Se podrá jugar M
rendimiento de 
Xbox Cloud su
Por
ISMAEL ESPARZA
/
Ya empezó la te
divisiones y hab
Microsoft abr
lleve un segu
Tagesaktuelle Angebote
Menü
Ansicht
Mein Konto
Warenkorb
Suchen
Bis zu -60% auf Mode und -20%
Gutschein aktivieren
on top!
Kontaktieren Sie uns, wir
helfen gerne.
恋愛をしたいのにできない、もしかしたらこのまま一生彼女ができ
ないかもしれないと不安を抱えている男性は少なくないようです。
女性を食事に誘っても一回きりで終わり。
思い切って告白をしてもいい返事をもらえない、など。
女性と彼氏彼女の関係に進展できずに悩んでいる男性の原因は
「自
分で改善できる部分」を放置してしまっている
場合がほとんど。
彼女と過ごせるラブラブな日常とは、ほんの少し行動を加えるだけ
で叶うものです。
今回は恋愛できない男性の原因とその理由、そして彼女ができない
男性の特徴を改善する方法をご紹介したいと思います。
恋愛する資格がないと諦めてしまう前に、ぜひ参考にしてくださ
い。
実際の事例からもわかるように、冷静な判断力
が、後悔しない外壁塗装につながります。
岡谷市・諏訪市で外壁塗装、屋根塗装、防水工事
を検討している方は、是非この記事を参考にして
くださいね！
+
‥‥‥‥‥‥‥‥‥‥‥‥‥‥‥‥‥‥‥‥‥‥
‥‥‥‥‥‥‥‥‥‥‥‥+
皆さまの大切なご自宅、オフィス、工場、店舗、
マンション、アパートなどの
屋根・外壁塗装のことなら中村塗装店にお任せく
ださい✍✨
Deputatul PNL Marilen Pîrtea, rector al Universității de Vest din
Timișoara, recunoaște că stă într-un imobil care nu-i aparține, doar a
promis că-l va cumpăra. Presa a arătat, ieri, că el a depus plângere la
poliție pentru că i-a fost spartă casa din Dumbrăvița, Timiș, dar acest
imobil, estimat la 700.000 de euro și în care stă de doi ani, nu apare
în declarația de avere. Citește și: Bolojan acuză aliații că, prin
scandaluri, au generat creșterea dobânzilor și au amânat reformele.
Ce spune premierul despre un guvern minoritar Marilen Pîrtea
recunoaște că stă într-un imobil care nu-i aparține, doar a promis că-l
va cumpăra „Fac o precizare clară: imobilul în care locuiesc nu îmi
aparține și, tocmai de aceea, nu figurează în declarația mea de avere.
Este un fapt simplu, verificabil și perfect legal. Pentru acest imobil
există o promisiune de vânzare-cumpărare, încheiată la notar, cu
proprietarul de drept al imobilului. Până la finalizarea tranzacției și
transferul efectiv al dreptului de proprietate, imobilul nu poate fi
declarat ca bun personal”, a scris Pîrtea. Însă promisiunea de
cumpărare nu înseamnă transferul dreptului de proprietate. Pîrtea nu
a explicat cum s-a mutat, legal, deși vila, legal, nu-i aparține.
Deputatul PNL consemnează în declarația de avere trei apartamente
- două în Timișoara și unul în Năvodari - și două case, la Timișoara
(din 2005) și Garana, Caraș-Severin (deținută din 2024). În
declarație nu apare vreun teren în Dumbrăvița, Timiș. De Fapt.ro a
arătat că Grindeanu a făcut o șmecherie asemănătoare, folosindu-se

◆ **TASK BRIEF**
Lines in scope run from the one holding "Deputatul PNL consemnează" to the last line of the material above; transcribe them exactly and omit the rest.

◆ **EXERCISE OUTPUT**
Deputatul PNL consemnează în declarația de avere trei apartamente
- două în Timișoara și unul în Năvodari - și două case, la Timișoara
(din 2005) și Garana, Caraș-Severin (deținută din 2024). În
declarație nu apare vreun teren în Dumbrăvița, Timiș. De Fapt.ro a
arătat că Grindeanu a făcut o șmecherie asemănătoare, folosindu-se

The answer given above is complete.